Despite claiming to be quite the softy, Squerciati is, in fact, physically strong. She loves lifting weights with her castmates at the West Loop private training facility Performance Training Systems — a hot spot for Chicago actors and athletes. This comes in handy because she does many of her own stunts on the show. For instance, in a recent kidnapping scene she had to muscle her way to an escape and did a snowy chase scene that ended with her running into a gym with wet shoes. “I tried to look cool and slipped on the floor,” she admits.
“When you’re on camera you don’t really feel pain, but by the end of the day you are like, ‘Dear God, I put my body in a blender.’ ”

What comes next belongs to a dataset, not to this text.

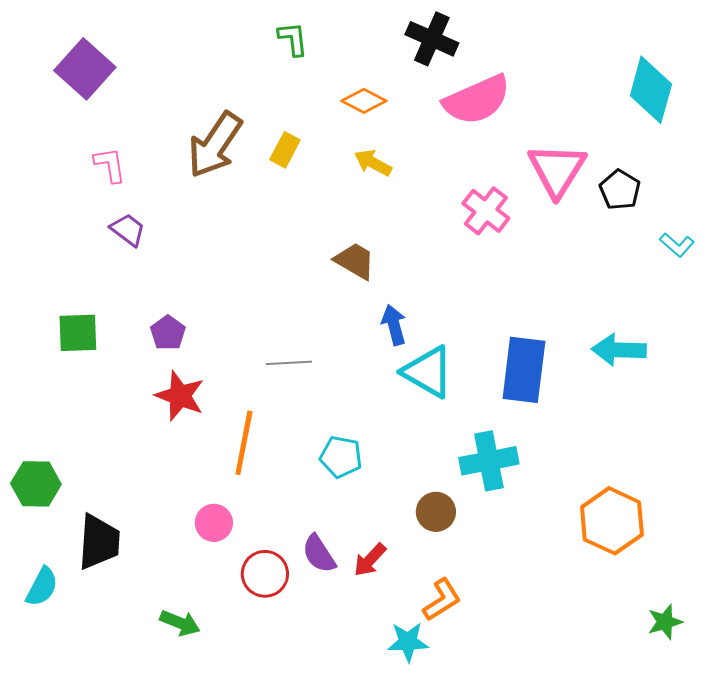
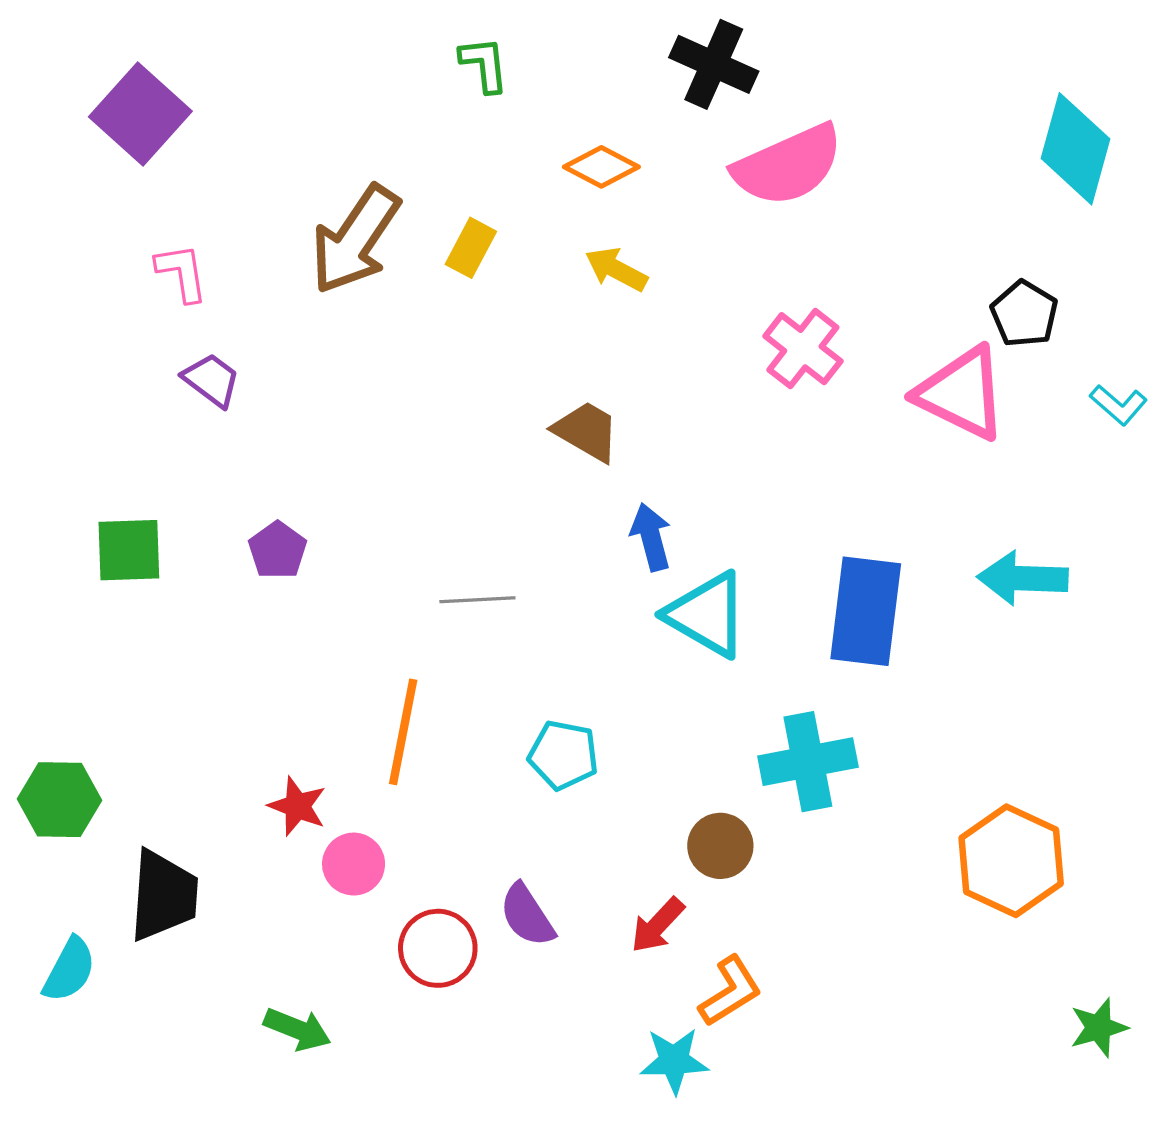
pink triangle: (557, 170) -> (962, 393), moved, turned -36
red star: (180, 396) -> (297, 806), moved, size x0.7
red arrow: (370, 560) -> (658, 925), moved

She also has to push herself emotionally in her role. For example, the relationship between Burgess and fellow officer Hailey Upton — two of the leading women on the show — has been nonexistent in past seasons but will start to become an important part of the storyline as Burgess finds out that Upton is dating her ex-fiancé, Ruzek [Patrick John Flueger]. Although there is resentment, the writers have made it a point to have the two women form a relationship that isn’t just about a guy.
“I think that’s important to highlight our [fierceness], independent of a man,” Squerciati says.

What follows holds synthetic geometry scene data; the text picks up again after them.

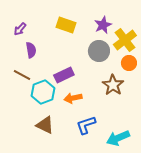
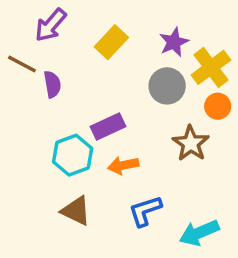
yellow rectangle: (66, 25) -> (111, 42), turned -66
purple arrow: (20, 29) -> (51, 25), moved, size x1.5
brown line: (22, 75) -> (22, 64), moved

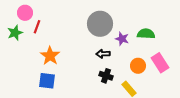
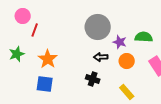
green star: (15, 33) -> (17, 54), moved
orange circle: (138, 66) -> (127, 61), moved
black cross: (106, 76) -> (93, 79), moved

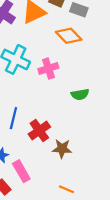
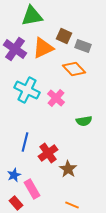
pink cross: (48, 68) -> (56, 98), turned -30
brown star: (62, 149) -> (68, 169), turned 30

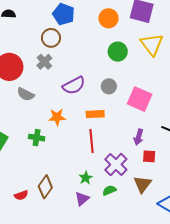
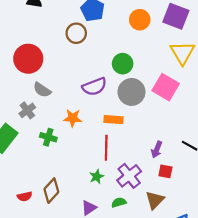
green circle: (118, 52) -> (123, 64), moved
gray cross: (44, 62) -> (27, 110), moved
gray circle: (109, 86) -> (131, 92), size x1.6
pink square: (140, 99) -> (166, 87), moved
green star: (86, 178) -> (97, 177), moved

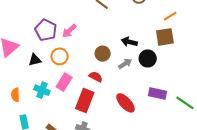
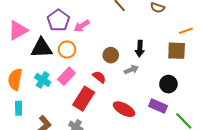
black arrow: (129, 42) -> (140, 49), turned -112
black circle: (148, 58) -> (168, 84), moved
black triangle: (35, 60) -> (41, 48), size x1.6
orange semicircle: (15, 95) -> (15, 79), size x1.5
red ellipse: (125, 103) -> (124, 109), turned -30

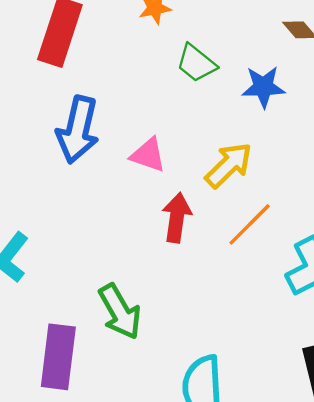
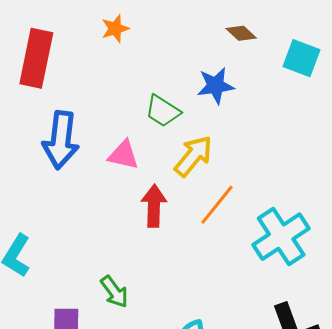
green trapezoid: (196, 63) -> (163, 111), moved
green arrow: (120, 312) -> (114, 292), size x0.7

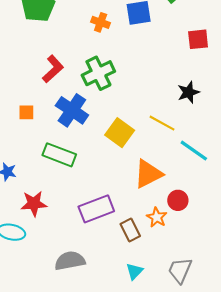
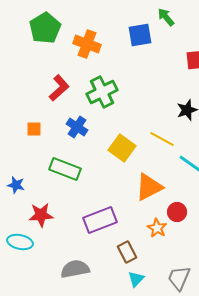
orange cross: (101, 22) -> (87, 44), moved, size x1.5
blue cross: (72, 110) -> (77, 127), size x0.7
brown rectangle: (130, 230) -> (127, 252), moved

Still, Burgess will soon have a new love interest on the show. Although Squerciati doesn’t know much about where the relationship will go, she does know her new man has a backstory and she hints that he’s “a really good-looking guy.”
All this drama takes time to shoot. Her intense work schedule (14- to 18-hour days, 10 months out of the year, aren’t uncommon) leaves precious little freetime. When she has it, she spends it with her family. And while she has a blast with her daughter now, motherhood wasn’t the easiest adjustment.
“I didn’t have postpartum depression, but I didn’t find the first year particularly wonderful or a blessed event,” she reveals. “There was a lot of drudgery. I can say that because it’s so fun now. I love the math problem of it all … figuring out what she wants.”
It turns out the whole family wants to soak up city life. They love going to Harold Washington Library and attending Broadway-inspired theater classes at Stages Chicago, held across town.
And then there are those date nights with her husband, whom she met when they were both students at Northwestern. The couple can be found seeing plays at Steppenwolf, grabbing drinks at Elske or dining at La Sardine. They often host friends for cooking or baking parties after their daughter goes to bed.
As it happens, work also provides a social life that Squerciati never expected but is extremely grateful for. Her cast mates have become close friends. “It’s all such hard work, but we have each other. We laugh all the time,” she says.
She also feels especially lucky to be working on a show with producer Dick Wolf, creator of the “Law and Order” franchise and all the Chicago-set dramas that air on NBC on Wednesday nights.
“There’s a safety in that and it’s great and wonderful,” she says. “Six years is pretty unheard of in this day and age with so much to watch on TV. It’s a lovely place to be.”